WORK INSTRUCTION
Write out, word for word, only the data from its first line to the line containing "Kolmas uskonkappale, pyhityksestä".

══════════════════════════════

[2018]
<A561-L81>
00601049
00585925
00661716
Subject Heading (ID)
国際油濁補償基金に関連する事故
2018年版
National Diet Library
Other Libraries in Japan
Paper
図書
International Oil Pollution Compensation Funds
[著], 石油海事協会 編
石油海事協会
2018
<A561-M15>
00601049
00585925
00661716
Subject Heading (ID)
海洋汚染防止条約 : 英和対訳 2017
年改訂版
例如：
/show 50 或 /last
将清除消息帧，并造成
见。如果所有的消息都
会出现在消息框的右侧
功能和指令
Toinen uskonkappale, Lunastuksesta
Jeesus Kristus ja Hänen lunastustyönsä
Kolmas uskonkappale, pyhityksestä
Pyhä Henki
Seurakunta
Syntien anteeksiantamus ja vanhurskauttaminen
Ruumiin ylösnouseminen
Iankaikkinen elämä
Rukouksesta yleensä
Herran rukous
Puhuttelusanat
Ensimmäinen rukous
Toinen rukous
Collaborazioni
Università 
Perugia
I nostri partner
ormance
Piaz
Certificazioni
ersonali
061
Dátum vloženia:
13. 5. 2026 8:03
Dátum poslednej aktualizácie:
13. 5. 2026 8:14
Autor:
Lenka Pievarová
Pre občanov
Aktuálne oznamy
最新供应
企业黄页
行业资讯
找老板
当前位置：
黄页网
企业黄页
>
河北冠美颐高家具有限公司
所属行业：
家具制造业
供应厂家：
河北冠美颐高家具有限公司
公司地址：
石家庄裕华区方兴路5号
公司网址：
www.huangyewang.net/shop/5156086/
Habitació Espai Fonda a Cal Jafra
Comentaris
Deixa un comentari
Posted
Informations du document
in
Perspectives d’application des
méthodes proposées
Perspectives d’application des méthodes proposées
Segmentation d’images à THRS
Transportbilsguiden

══════════════════════════════

RESULT FOR THIS EXERCISE
[2018]
<A561-L81>
00601049
00585925
00661716
Subject Heading (ID)
国際油濁補償基金に関連する事故
2018年版
National Diet Library
Other Libraries in Japan
Paper
図書
International Oil Pollution Compensation Funds
[著], 石油海事協会 編
石油海事協会
2018
<A561-M15>
00601049
00585925
00661716
Subject Heading (ID)
海洋汚染防止条約 : 英和対訳 2017
年改訂版
例如：
/show 50 或 /last
将清除消息帧，并造成
见。如果所有的消息都
会出现在消息框的右侧
功能和指令
Toinen uskonkappale, Lunastuksesta
Jeesus Kristus ja Hänen lunastustyönsä
Kolmas uskonkappale, pyhityksestä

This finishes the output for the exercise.